Trois jours de violences et à nouveau, 40 ans après, un tournant radical dans l’histoire de la Nouvelle-Calédonie. Lundi 13 mai, début de l’examen à Paris du projet de loi constitutionnelle modifiant le corps électoral provincial, le territoire a basculé.

On connaissait l’échéance et la très forte opposition des indépendantistes à la réforme. C’est même devenu le cœur du combat de la CCAT, cellule de coordination des actions de terrain, créée en novembre 2023 par les différents mouvements hormis le Palika et l’UPM. Répondant aux aspirations les plus radicales, pas forcément assouvies par les partis, cette cellule a su mobiliser en masse, par des actions pacifistes, devenues troubles et chaos.

Il y avait un triste décompte : « 10 jours pour Kanaky » et des stades d’opérations, allant de zéro jusqu’à trois. Terrifiant avec le recul… On a beaucoup parlé ces derniers jours de commanditaires et de jeunes émeutiers. L’organisation assez poussée de cette guérilla laisse à croire effectivement à des donneurs d’ordre, mais le terreau était extrêmement fertile et c’est une jeunesse désœuvrée qui s’y est engouffrée au point – peut-être – de ne plus répondre de personne.

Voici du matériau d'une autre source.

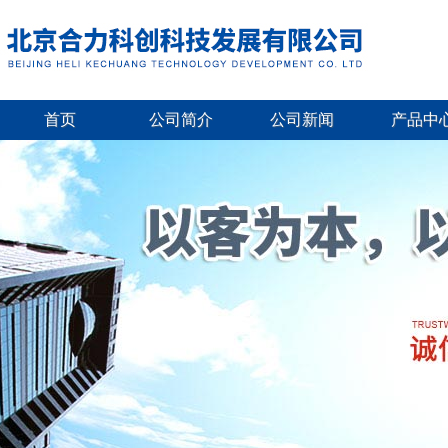
首页
公司简介
公司新闻
产品中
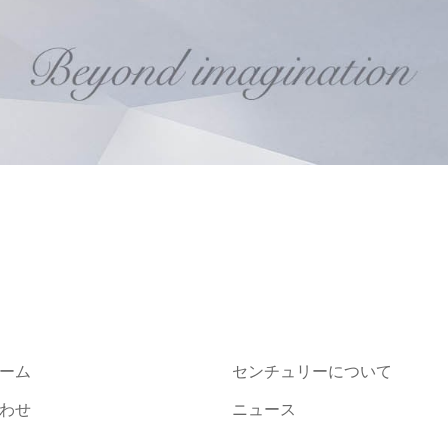
ーム
センチュリーについて
わせ
ニュース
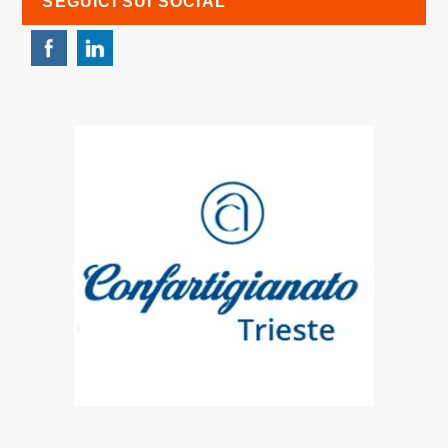
SEGUICI SUI SOCIAL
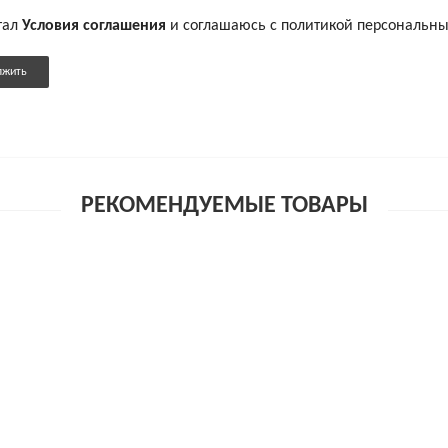
тал
Условия соглашения
и соглашаюсь с политикой персональн
лжить
РЕКОМЕНДУЕМЫЕ ТОВАРЫ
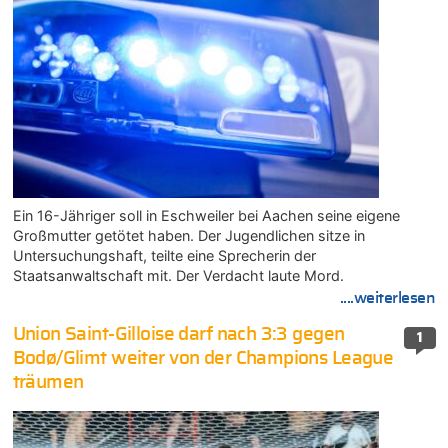
Ein 16-Jähriger soll in Eschweiler bei Aachen seine eigene
Großmutter getötet haben. Der Jugendlichen sitze in
Untersuchungshaft, teilte eine Sprecherin der
Staatsanwaltschaft mit. Der Verdacht laute Mord.
....weiterlesen
Union Saint-Gilloise darf nach 3:3 gegen
1
Bodø/Glimt weiter von der Champions League
träumen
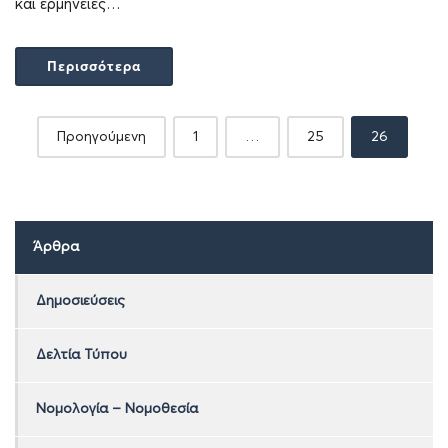
και ερμηνείες…
Περισσότερα
Posts
Προηγούμενη
1
…
25
26
navigation
Άρθρα
Δημοσιεύσεις
Δελτία Τύπου
Νομολογία – Νομοθεσία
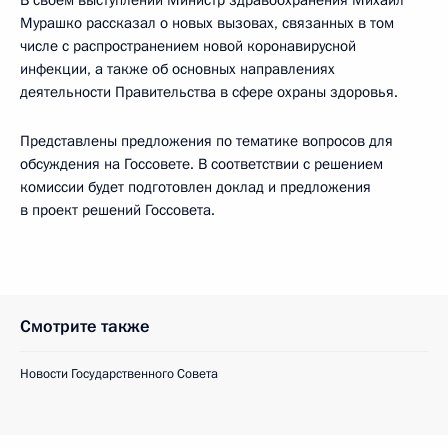
В своём выступлении Министр здравоохранения Михаил
Мурашко рассказал о новых вызовах, связанных в том
числе с распространением новой коронавирусной
инфекции, а также об основных направлениях
деятельности Правительства в сфере охраны здоровья.
Представлены предложения по тематике вопросов для
обсуждения на Госсовете. В соответствии с решением
комиссии будет подготовлен доклад и предложения
в проект решений Госсовета.
Смотрите также
Новости Государственного Совета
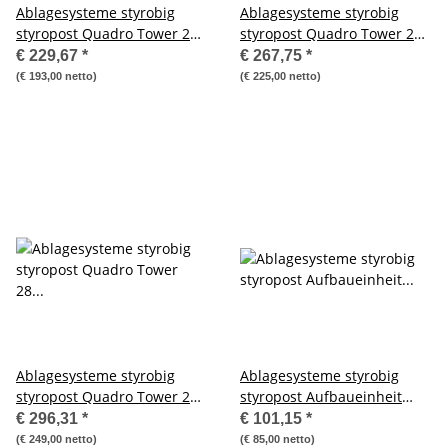
Ablagesysteme styrobig
Ablagesysteme styrobig
styropost Quadro Tower 20
styropost Quadro Tower 24
Fächer Ablagebox
Fächer Ablagebox
€ 229,67
*
€ 267,75
*
Ablagefach
Ablagefach
(€ 193,00 netto)
(€ 225,00 netto)
Ablagesysteme styrobig
Ablagesysteme styrobig
styropost Quadro Tower 28
styropost Aufbaueinheit
Fächer Ablagebox
Quadro-Tower, 4Bx2H, 8
€ 296,31
*
€ 101,15
*
Ablagefach
Fächer
(€ 249,00 netto)
(€ 85,00 netto)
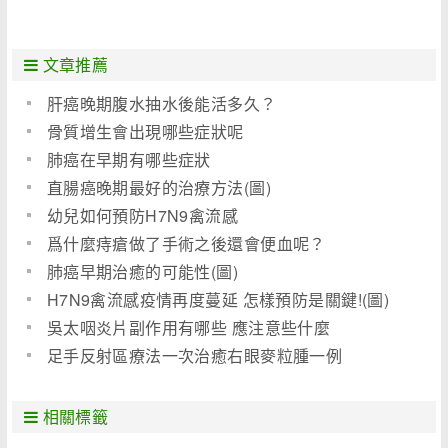
文章推薦
肝癌晚期腹水抽水後能活多久？
骨質增生會出現哪些症狀呢
肺癌在早期有哪些症狀
直腸癌晚期最好的治療方法(圖)
幼兒如何預防H7N9禽流感
爲什麼痔瘡做了手術之後還會便血呢？
肺癌早期治癒的可能性(圖)
H7N9禽流感疫情再度蔓延 怎樣預防是關鍵!(圖)
吳太咽炎片副作用有哪些 應注意些什麼
足手反射區療法一次治癒右眼麥粒腫一例
相關標籤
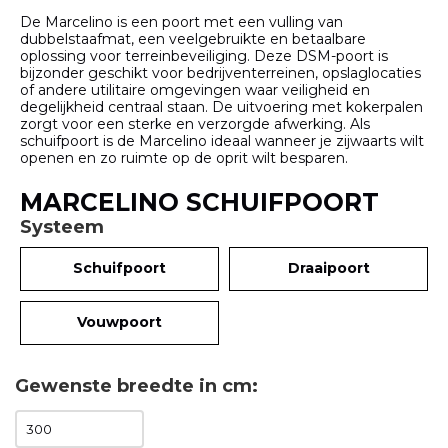
De Marcelino is een poort met een vulling van
dubbelstaafmat, een veelgebruikte en betaalbare
oplossing voor terreinbeveiliging. Deze DSM-poort is
bijzonder geschikt voor bedrijventerreinen, opslaglocaties
of andere utilitaire omgevingen waar veiligheid en
degelijkheid centraal staan. De uitvoering met kokerpalen
zorgt voor een sterke en verzorgde afwerking. Als
schuifpoort is de Marcelino ideaal wanneer je zijwaarts wilt
openen en zo ruimte op de oprit wilt besparen.
MARCELINO SCHUIFPOORT
Systeem
Schuifpoort
Draaipoort
Vouwpoort
Gewenste breedte in cm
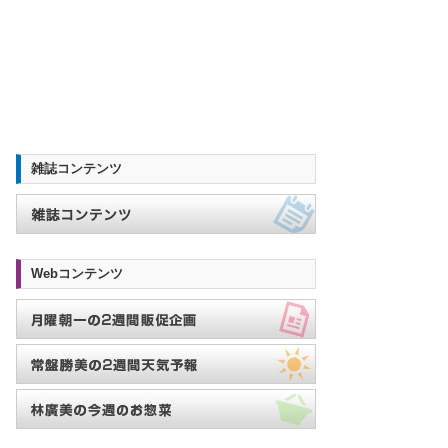
雑誌コンテンツ
Webコンテンツ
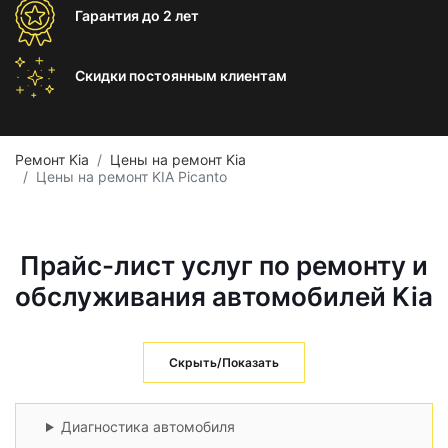
Гарантия
до 2 лет
Скидки постоянным
клиентам
Ремонт Kia
Цены на ремонт Kia
Цены на ремонт KIA Picanto
Прайс-лист услуг по ремонту и
обслуживания автомобилей Kia
Скрыть/Показать
Диагностика автомобиля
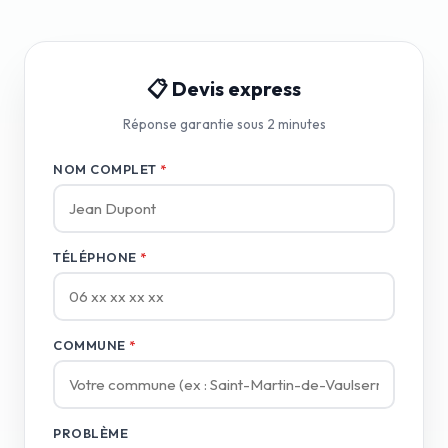
📋 Devis express
Réponse garantie sous 2 minutes
NOM COMPLET
*
TÉLÉPHONE
*
COMMUNE
*
PROBLÈME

On a en tout cas largement dépassé ce que l’on craignait depuis plusieurs mois en raison du mauvais film politique en train de se jouer (refus d’écouter, risques inconsidérés et erreurs). Avec un mouvement plus aguerri qu’en 1984, cette fois en zone urbaine, épargnant la brousse, le tout en direct sur les réseaux sociaux.

Les conséquences sont et seront dramatiques. Un nombre incalculable d’entreprises et de structures ont été détruites dans l’agglomération, l’économie est à terre. Il y a aussi dans l’immédiat des problèmes d’accès aux soins, à la nourriture. Nous avons plusieurs morts, et de nouveaux traumatismes – en plus des anciens déjà tellement difficiles à solder…

Gendarmes, policiers et pompiers ont fait front avec des moyens insuffisants. Les habitants se sont organisés pour se protéger. Conséquence de tout cela, un immense gâchis. Heureusement, alors que le sentiment d’abandon dominait, l’état d’urgence, réclamé à Nouméa et à Paris, a été décrété pour la deuxième fois de notre histoire, et l’armée est maintenant à même d’intervenir. De quoi apporter la protection qui a tant manqué les premiers jours. Vendredi semblait marquer le début d’un retour au calme.